Occupants of the med tech industry are all too aware that the issues that affect their livelihoods often take quite a while to play out, a fact of life that can permanently damage a manufacturer’s fortunes. Following are two such episodes, one involving the paclitaxel problem for devices used in the femoropopliteal arteries and the other a scrum arising from a congressionally mandated reset of the Medicare clinical lab fee schedule.
Uncertainty Persists After Latest FDA Update on Paclitaxel
The controversy over the use of paclitaxel in drug-eluting balloons and drug-eluting stents for the lower limbs seems no closer to a resolution after the FDA posted a new update on the matter. The emphasis now is on consent and labeling, the agency said, but the question of whether the presumed mortality signal related to these devices is little closer, if any, to resolution than it was at the beginning of the year.
The FDA’s Jan. 17, 2019, letter to physicians made reference to the medical journal article alleging that a higher mortality rate was seen in DCB and DES devices using paclitaxel as an antiproliferative, an association that began to emerge in some data sets at about two years. The agency held a two-day advisory hearing on the question during which several prominent cardiologists said the purported connection between paclitaxel and mortality compared to uncoated balloons and stents was poorly backed by the evidence. One clinician, Renu Virmani of the CVPath Institute in Gaithersburg, Md., said she had conducted more than 100 autopsies of patients who had been treated with paclitaxel-bearing devices in the coronary arteries and that none of those deaths were due to the antiproliferative. Virmani, whose remarks can be seen in the FDA transcript for the second day of the hearing, said those fatalities were instead caused by the patient’s underlying coronary artery disease.
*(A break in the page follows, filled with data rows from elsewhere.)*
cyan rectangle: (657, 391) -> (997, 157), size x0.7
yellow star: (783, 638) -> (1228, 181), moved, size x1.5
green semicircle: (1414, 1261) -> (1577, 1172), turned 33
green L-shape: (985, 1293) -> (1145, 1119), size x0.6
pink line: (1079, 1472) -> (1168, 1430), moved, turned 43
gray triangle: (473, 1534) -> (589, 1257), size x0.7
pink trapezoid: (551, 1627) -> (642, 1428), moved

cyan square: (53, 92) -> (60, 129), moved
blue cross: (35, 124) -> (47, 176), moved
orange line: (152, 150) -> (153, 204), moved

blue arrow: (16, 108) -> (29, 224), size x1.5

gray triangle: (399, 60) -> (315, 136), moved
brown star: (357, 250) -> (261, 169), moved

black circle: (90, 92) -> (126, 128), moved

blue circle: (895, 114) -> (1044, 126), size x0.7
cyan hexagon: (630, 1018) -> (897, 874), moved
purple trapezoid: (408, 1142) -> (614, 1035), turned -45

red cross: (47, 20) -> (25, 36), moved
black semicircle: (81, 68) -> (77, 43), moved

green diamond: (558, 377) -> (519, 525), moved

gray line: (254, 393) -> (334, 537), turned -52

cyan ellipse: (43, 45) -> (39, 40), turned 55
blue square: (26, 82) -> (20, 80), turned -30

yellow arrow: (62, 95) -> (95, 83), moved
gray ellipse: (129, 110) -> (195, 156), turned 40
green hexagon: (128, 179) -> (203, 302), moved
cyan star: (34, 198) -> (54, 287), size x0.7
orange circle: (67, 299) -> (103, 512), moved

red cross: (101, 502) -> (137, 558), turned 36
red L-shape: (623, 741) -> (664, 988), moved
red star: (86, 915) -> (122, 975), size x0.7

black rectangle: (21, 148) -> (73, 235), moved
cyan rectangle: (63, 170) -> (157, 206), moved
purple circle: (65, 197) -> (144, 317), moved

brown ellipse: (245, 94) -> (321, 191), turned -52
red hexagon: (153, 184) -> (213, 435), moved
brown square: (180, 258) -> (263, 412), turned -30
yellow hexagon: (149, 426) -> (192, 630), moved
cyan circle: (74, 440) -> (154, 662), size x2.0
The agency’s latest update, posted Aug. 7, is aimed at health care professionals, but the agency stated it is working with device makers and researchers on adding to the evidence base. At present, that evidence includes three randomized trials which enrolled slightly fewer than 1,100 patients, and the agency said the crude mortality rate at five years for these studies was nearly 20 percent for paclitaxel-coated devices and 12.7 percent with uncoated devices. This translates into a 57 percent increase in mortality risk, but the FDA also noted that a meta-analysis performed by Vascular InterVentional Advances Physicians on patient-level data arrived at a hazard ratio of 1.38. This analysis, the FDA said, was based on data provided by manufacturers.
The effect on device makers has been noticeable, with one device maker stating on an investor conference call that sales of their DCB device were cut by 50 percent, while another company lost out on a Medicare new technology add-on payment because of the association between paclitaxel and mortality. Despite the impact on utilization and thus sales, the FDA has acknowledged that there is no apparent connection between dose and mortality, and that there is as yet no demonstrated mechanism of causation.
The FDA announcement advised clinicians that the benefits of these devices may outweigh the risks for patients at “particularly high risk” of restenosis and repeat procedures to deal with the underlying disease. Sponsors of ongoing studies will likely have to amend their informed consent documents, which along with the media coverage could hamper trial enrollment and completion.
Appeals Court Sides with ACLA in Lab Rate Lawsuit
The Protecting Access to Medicare Act of 2014 called on the Centers for Medicare & Medicaid Services to reset the rates paid for lab tests by surveying labs for the rates paid by private payers, but the agency’s efforts to comply with that mandate were mired in controversy nearly from the outset. The American Clinical Laboratory Association filed a lawsuit against the agency in the U.S. District Court for the District of Columbia, but lost in that suit, although an appeals court recently overturned that dismissal.
The D.C. District Court dismissed the lawsuit in September 2018 due to a purported lack of subject matter jurisdiction, but the U.S. Court of Appeals for the District of Columbia reversed that finding in part. The appeals court said that while the rates provided by Medicare under the clinical lab fee schedule are not subject to judicial review, PAMA did not clearly provide that insulation from legal challenge to the methods used by CMS to collect the private payer data.
There is legislation in the House of Representatives that would suspend the rate reset effort another year, and would require that the National Academy of Medicine advise CMS on the question of sampling. The Laboratory Access for Beneficiaries Act of 2019 (H.R. 3584) was introduced to the House Ways and Means and Energy and Commerce Committees in June, but has the support of only 13 sponsors as of Aug. 11. There does not appear to be a companion bill in the Senate, either, according to the bill’s listing at Congress.gov. ACLA said in a July 30 statement that the D.C. District Court should “act quickly” to respond to the appeals court decision, but also that Congress should “immediately halt the data reporting process.”